I stopped by the other day and upon pulling up was not suprised that the wreath and its hanger were missing. I figured it was my own fault for waiting so long and that they had probably just cleared the grave. However, as I walked up and stood there looking at her headstone I realized that there were more things missing. Her little snowman family that I left all winter last year and then took home for summer and returned again this winter was gone. Her basket with the bunny that my Sister had taken for her (again, been there since last Easter) was gone. I was so upset. Again, I thought that maybe they had just cleared the grave. Yet they had left the other pot that my Sister had made? I doubt that. Then the warning came back to me from when we were picking her headstone. We were warned not to pick the "copper" or more expensive built-in vases because people steal them and turn them in at the recylcing place for money. I had heard stories of people stealing flowers but really didn't think it would happen. However, I believe that is what happened this time. I believe that someone took the few little things I had left there for my Bailey. I was angry. Why would someone do that? What is the point? Did they need it for their loved ones grave? Honestly, I hope so. That would make me feel much better than to think that they were just thrown away.

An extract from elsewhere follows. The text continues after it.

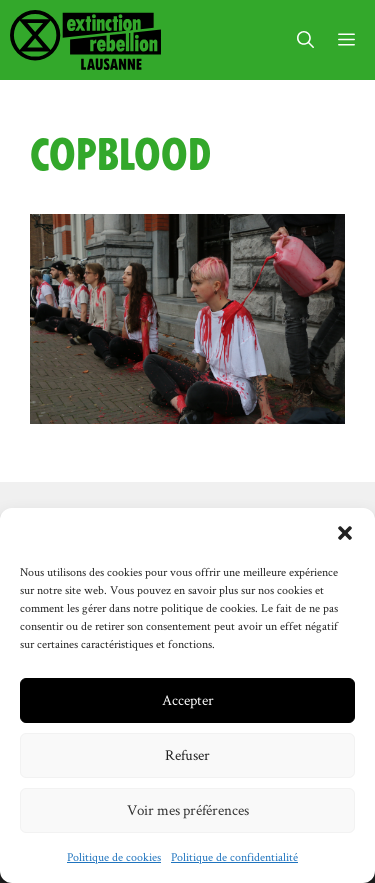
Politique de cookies (114, 856)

Like I said .. I was very angry so it is probably good that it , took me a day or two to write this post. Why? Because I have had time to realize that ... "it's just stuff". Yes, to me it represents my love for my sweet daughter. Having something there at all times makes me feel that she is loved, that someone remembers her, that she is not forgotten. But does the "stuff" really make that love more real? No, I am sure that she knows how very loved she is no matter what. She was loved by so many people even before her birth. She touched peoples lives in ways that are unimaginable for a baby who lived just under 3 days - people that never even met her - people that never even met us. Her story has touched many. She will not be forgotten.
I love you sweet, Bailey.
(P.S. I still don't want you to take her "stuff"! HA HA - OK, I'm still a protective Mommy.)